**WHAT TO WORK ON**
The listing below must be returned in full and unchanged, without the images it carries.

**THE RECORDS**
_ _ _

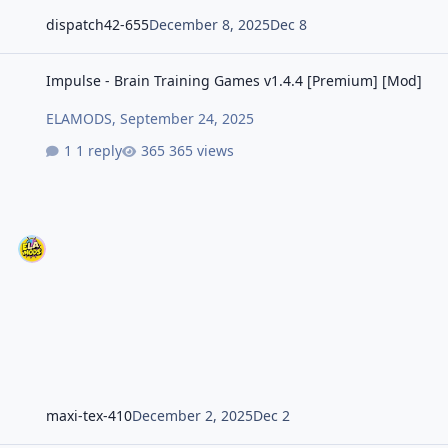
dispatch42-655
December 8, 2025
Dec 8
Impulse - Brain Training Games v1.4.4 [Premium] [Mod]
Impulse - Brain Training Games v1.4.4 [Premium] [Mod]
ELAMODS
,
September 24, 2025
1 reply
365 views
maxi-tex-410
December 2, 2025
Dec 2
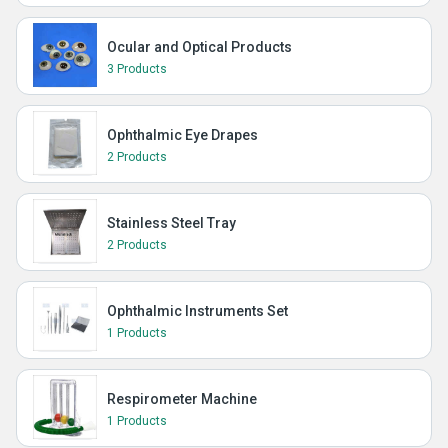
Ocular and Optical Products
3 Products
Ophthalmic Eye Drapes
2 Products
Stainless Steel Tray
2 Products
Ophthalmic Instruments Set
1 Products
Respirometer Machine
1 Products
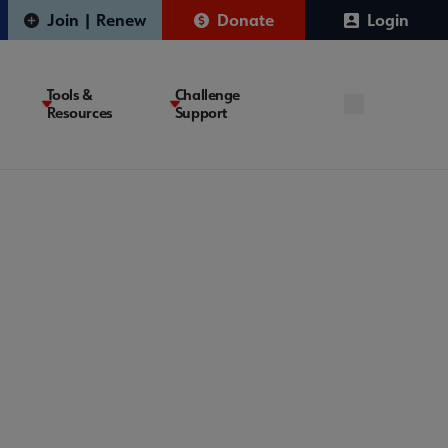
Join | Renew
Donate
Login
Tools &
Challenge
Resources
Support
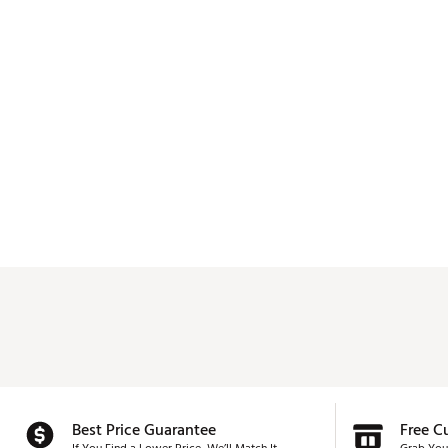
Best Price Guarantee
Free C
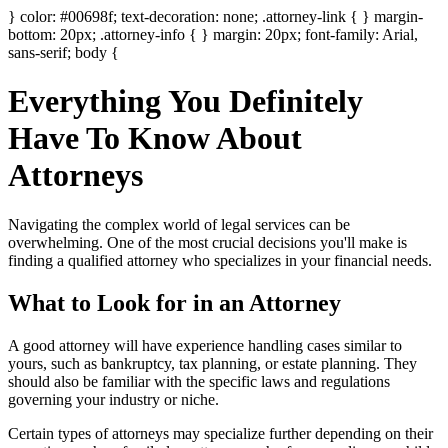
} color: #00698f; text-decoration: none; .attorney-link { } margin-
bottom: 20px; .attorney-info { } margin: 20px; font-family: Arial,
sans-serif; body {
Everything You Definitely
Have To Know About
Attorneys
Navigating the complex world of legal services can be
overwhelming. One of the most crucial decisions you'll make is
finding a qualified attorney who specializes in your financial needs.
What to Look for in an Attorney
A good attorney will have experience handling cases similar to
yours, such as bankruptcy, tax planning, or estate planning. They
should also be familiar with the specific laws and regulations
governing your industry or niche.
Certain types of attorneys may specialize further depending on their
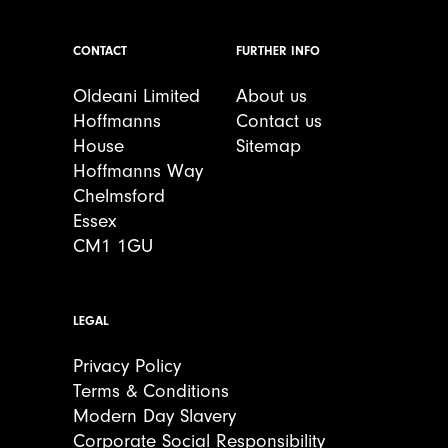
CONTACT
FURTHER INFO
Oldeani Limited
About us
Hoffmanns
Contact us
House
Sitemap
Hoffmanns Way
Chelmsford
Essex
CM1 1GU
LEGAL
Privacy Policy
Terms & Conditions
Modern Day Slavery
Corporate Social Responsibility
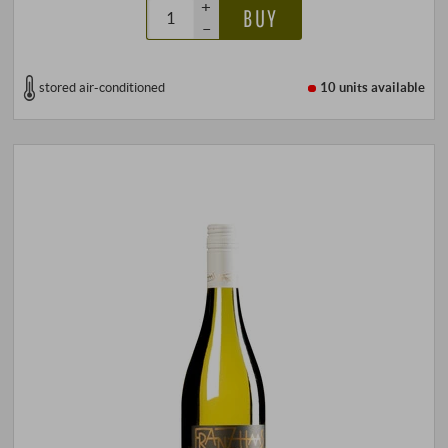
+
BUY
–
stored air-conditioned
10 units
available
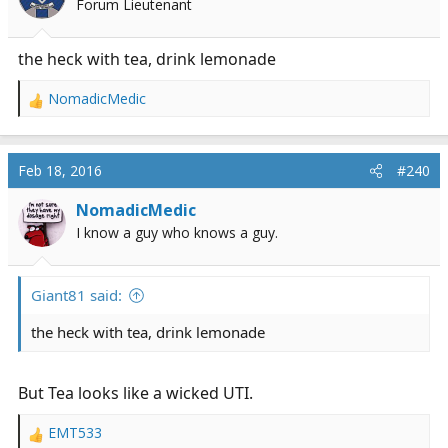
Forum Lieutenant
n
s
:
the heck with tea, drink lemonade
NomadicMedic
R
e
a
c
Feb 18, 2016
#240
t
i
NomadicMedic
o
I know a guy who knows a guy.
n
s
:
Giant81 said:
the heck with tea, drink lemonade
But Tea looks like a wicked UTI.
EMT533
R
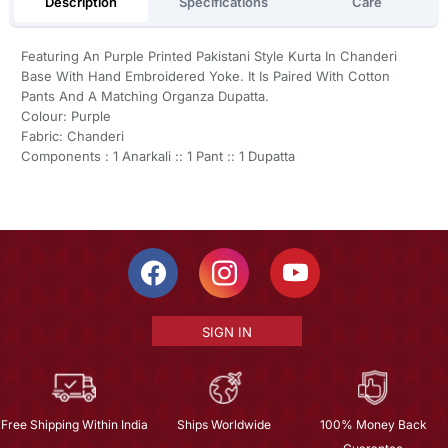
Description
Specifications
Care
Featuring An Purple Printed Pakistani Style Kurta In Chanderi
Base With Hand Embroidered Yoke. It Is Paired With Cotton
Pants And A Matching Organza Dupatta.
Colour: Purple
Fabric: Chanderi
Components : 1 Anarkali :: 1 Pant :: 1 Dupatta
SIGN IN
Free Shipping Within India
Ships Worldwide
100% Money Back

_ _ _

**SOLUTION**
dispatch42-655
December 8, 2025
Dec 8
Impulse - Brain Training Games v1.4.4 [Premium] [Mod]
Impulse - Brain Training Games v1.4.4 [Premium] [Mod]
ELAMODS
,
September 24, 2025
1 reply
365 views
maxi-tex-410
December 2, 2025
Dec 2
Ocular and Optical Products
3 Products
Ophthalmic Eye Drapes
2 Products
Stainless Steel Tray
2 Products
Ophthalmic Instruments Set
1 Products
Respirometer Machine
1 Products
Join | Renew
Donate
Login
Tools &
Challenge
Resources
Support
Best Price Guarantee
Free C
} color: #00698f; text-decoration: none; .attorney-link { } margin-
bottom: 20px; .attorney-info { } margin: 20px; font-family: Arial,
sans-serif; body {
Everything You Definitely
Have To Know About
Attorneys
Navigating the complex world of legal services can be
overwhelming. One of the most crucial decisions you'll make is
finding a qualified attorney who specializes in your financial needs.
What to Look for in an Attorney
A good attorney will have experience handling cases similar to
yours, such as bankruptcy, tax planning, or estate planning. They
should also be familiar with the specific laws and regulations
governing your industry or niche.
Certain types of attorneys may specialize further depending on their
CONTACT
FURTHER INFO
Oldeani Limited
About us
Hoffmanns
Contact us
House
Sitemap
Hoffmanns Way
Chelmsford
Essex
CM1 1GU
LEGAL
Privacy Policy
Terms & Conditions
Modern Day Slavery
Corporate Social Responsibility
+
BUY
–
stored air-conditioned
10 units
available
Forum Lieutenant
n
s
:
the heck with tea, drink lemonade
NomadicMedic
R
e
a
c
Feb 18, 2016
#240
t
i
NomadicMedic
o
I know a guy who knows a guy.
n
s
:
Giant81 said:
the heck with tea, drink lemonade
But Tea looks like a wicked UTI.
EMT533
R
Description
Specifications
Care
Featuring An Purple Printed Pakistani Style Kurta In Chanderi
Base With Hand Embroidered Yoke. It Is Paired With Cotton
Pants And A Matching Organza Dupatta.
Colour: Purple
Fabric: Chanderi
Components : 1 Anarkali :: 1 Pant :: 1 Dupatta
SIGN IN
Free Shipping Within India
Ships Worldwide
100% Money Back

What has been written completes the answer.